Flex drukt de lonen, winst voor het kapitaal

i-007-011.jpg
Een van de Deliveroo-bezorgers, die allemaal gedwongen zzp'er moesten worden, kortgeleden, op de Dam in Amsterdam. De tarieven die Deliveroo betaalt liggen maar een fractie boven het uurloon, zodat het bedrijfer met de winst vandoor gaat. (Eugenulty/Flickr/cc/by-nc)

Maarten Muis

Twee onderzoekers van De Nederlandse Bank (DNB) publiceerden op 1 februari jl. een onderzoek naar de economische ontwikkeling sinds 1995, en met name naar die van de lonen en de arbeidsinkomensquote (aiq). De resultaten daarvan ondersteunen wat we in Manifest al jaren schrijven: zzp'ers zijn niet enkel een teken van emancipatie van arbeid (de gelukkige en goed verdiende freelancer die eigen baas is), maar de grote hoeveelheid zzp'ers is vooral het gevolg van een doelgericht beleid om de winstgevendheid op te krikken.

In deze studie onderzochten zij de mate aan flexibilisering in acht bedrijfstakken, waaronder industrie, de bouw, de horeca en zakelijke dienstverlening. Uit de berekeningen kwam een verband tevoorschijn dat hoe sterker de groei van de inzet van zzp'ers in de sector, hoe kleiner het deel dat naar arbeid gaat.

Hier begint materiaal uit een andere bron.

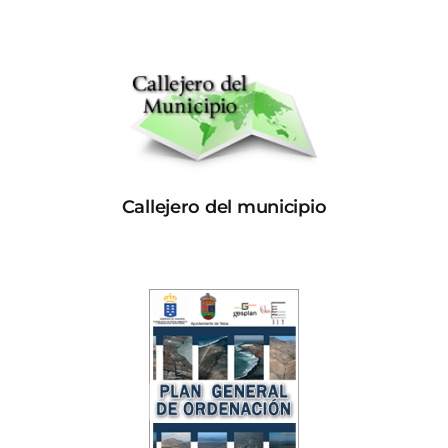
Callejero del municipio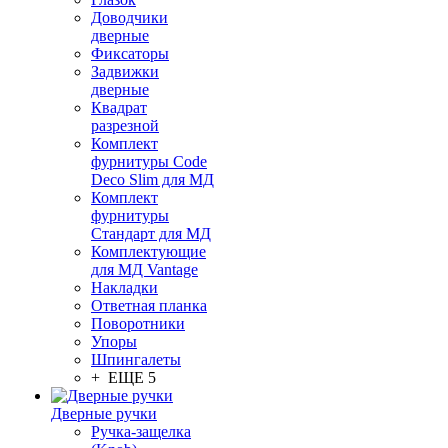
Доводчики
дверные
Фиксаторы
Задвижки
дверные
Квадрат
разрезной
Комплект
фурнитуры Code
Deco Slim для МД
Комплект
фурнитуры
Стандарт для МД
Комплектующие
для МД Vantage
Накладки
Ответная планка
Поворотники
Упоры
Шпингалеты
+ ЕЩЕ 5
Дверные ручки
Ручка-защелка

Wat we al wel weten uit individuele verhalen is: hoe zzp'ers werden (en nog steeds, weliswaar in mindere mate worden) ingezet in bijvoorbeeld de bouw, waarin duidelijk naar voren komt dat zij veel goedkoper zijn dan vast personeel in loondienst, wordt in dit onderzoek ook macro-economisch zichtbaar. Kortom: de groei van het aantal zzp'ers drukt sinds 1995 de lonen.

Sinds 1995 zijn er 424.000 zzp'ers bijgekomen en zijn 477.000 vaste banen verdwenen. In die periode is ook de arbeidsinkomensquote, het aandeel van arbeid in het totaal verdiende inkomen in de marktsector, van 81 procent naar 72,4 procent gedaald. Steeds meer economen stellen, verwijzend naar deze verhouding, dat de lonen in Nederland ver achter lopen bij de economische groei. Door de verzwakking van de vakbond, enerzijds vanwege de politiek van klassenvrede sinds Wim Kok, anderzijds doordat maar 10 procent van de zzp'ers lid is van een vakbond, wordt al decennia onvoldoende van de economische koek voor de werkende klasse opgeëist.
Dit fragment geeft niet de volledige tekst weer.